BEGIN

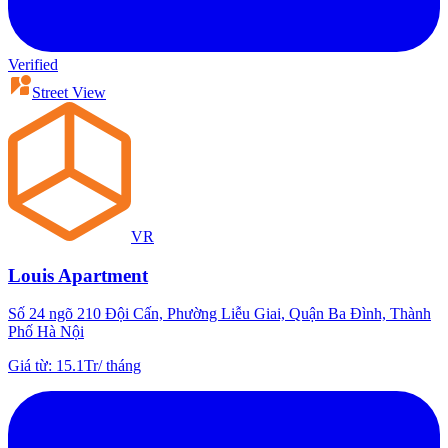
Verified
Street View
VR
Louis Apartment
Số 24 ngõ 210 Đội Cấn, Phường Liễu Giai, Quận Ba Đình, Thành
Phố Hà Nội
Giá từ
:
15.1Tr
/
tháng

END

- [Problem statement]:
Set down all of the data word for word; no pictures belong in it.

- [Exercise output]:
Verified
Street View
VR
Louis Apartment
Số 24 ngõ 210 Đội Cấn, Phường Liễu Giai, Quận Ba Đình, Thành
Phố Hà Nội
Giá từ
:
15.1Tr
/
tháng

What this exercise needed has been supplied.